Eccola la nuova paura: non è il razzismo. Né le critiche che piovono sul governo perché non ferma gli sbarchi. È la questione di prepararsi in maniera adeguata nel caso in cui il contagio dovesse riprendere a settembre. Il timore si tocca con mano e basta un semplice episodio a scatenare la rabbia di quanti hanno sofferto durante il virus. Avviene così in Calabria, ad Amantea per la precisione (un paese sul mar Tirreno in provincia di Cosenza). Dove la popolazione ha inscenato una vibrante protesta perché un gruppo di clandestini aveva contratto la malattia e poteva essere assai pericoloso ospitarli. La gente chiede come potremmo combattere una tale eventualità e chi è al vertice della sanità risponde invocando una vaccinazione di massa contro l’influenza autunnale, una scrupolosa verifica dei focolai, un più attento esame di coloro che potrebbero essere portatori sani.

Si dice invece no al lockdown perché secondo molti scienziati chiudersi a riccio non darebbe nessun risultato, se non quello di inasprire la gente costretta a casa senza la minima libertà. "Basta importare malati", si grida a destra. Invece di litigare e di mordersi un giorno si e l’altro pure, nei Palazzo si cerchi un compromesso. E anche una via d’uscita che renda più tranquilli gli italiani. Il rispetto delle regole vale per tutti.

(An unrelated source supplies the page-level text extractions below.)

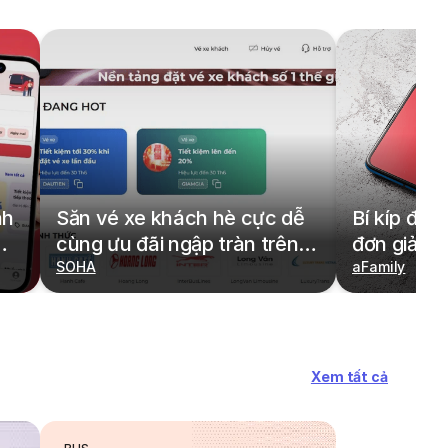
nh
Săn vé xe khách hè cực dễ
Bí kíp đặt
cùng ưu đãi ngập tràn trên
đơn giản,
redBus
SOHA
cả gia đìn
aFamily
Xem tất cả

Anche per il Governo, i cui esponenti, al contrario, non sanno che pesci prendere per le divisioni che esistono non solo fra maggioranza e opposizione, ma anche fra gli "amici". Cosicché il pericolo diventa incombente. Ci si augura solo che in autunno il Paese non ritorni ad essere invaso dal Covid-19. Rendendo sempre più precaria una situazione economica già al limite del collasso.

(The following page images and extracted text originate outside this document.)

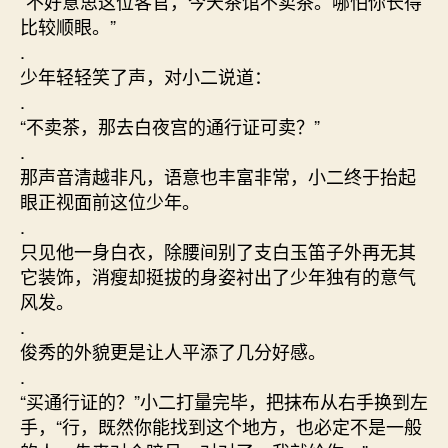
“不好意思这位客官，今天茶馆不卖茶。哪怕你长得
比较顺眼。”
.
少年轻轻笑了声，对小二说道：
.
“不卖茶，那去白夜宫的通行证可卖？”
.
那声音清越非凡，语意也丰富非常，小二终于抬起
眼正视面前这位少年。
.
只见他一身白衣，除腰间别了支白玉笛子外再无其
它装饰，消瘦却挺拔的身姿衬出了少年独有的意气
风发。
.
俊秀的外貌更是让人平添了几分好感。
.
“买通行证的？”小二打量完毕，把抹布从右手换到左
手，“行，既然你能找到这个地方，也必定不是一般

Si spendono milioni per i clandestini, mentre tanta gente (leggi gli italiani) non sa come mettere insieme il pranzo con la cena. Queste persone si domandano: "è giustizia questa? Siamo tacciati di essere razzisti, ma è vero il contrario, Siamo ospitali e corretti, ma abbiamo il diritto di difendere i nostri figli". Servono soldi, ma il danaro non arriva. Per ora è soltanto una promessa che tarda a concretizzarsi. Parole al vento senza né capo, né coda che rendono ancora più difficile una situazione già di per sé assai precaria. Quali iniziative prende il governo? Litiga molto, tentenna tanto, decide poco. Conte va dalla Merkel, ma non ottiene nulla se non "una ipotesi" di miliardi che il premier rifiuta se l’Italia si deve piegare a certe condizioni. Nemmeno sul futuro delle autostrade si riesce a trovare uno straccio di accordo.

Si dice sempre che siamo alla stretta finale, poi si rinvia di un giorno, di due, di dieci. Ecco perché dilaga l’inciucio. Le forze politiche non trovano il minimo comune multiplo e allora si va avanti a tentoni. Spingendo per maggioranze che non hanno la minima possibilità di essere alla guida del Paese se non per pochi spiccioli di giorni. Prodi al Quirinale, Draghi a Palazzo Chigi? Si naviga a vista facendo nomi che magari rifiutano a priori una tale responsabilità. E allora? "Bisogna sperare nella Divina Provvidenza", sostiene un vecchio cattolico appartenente alla prima Repubblica.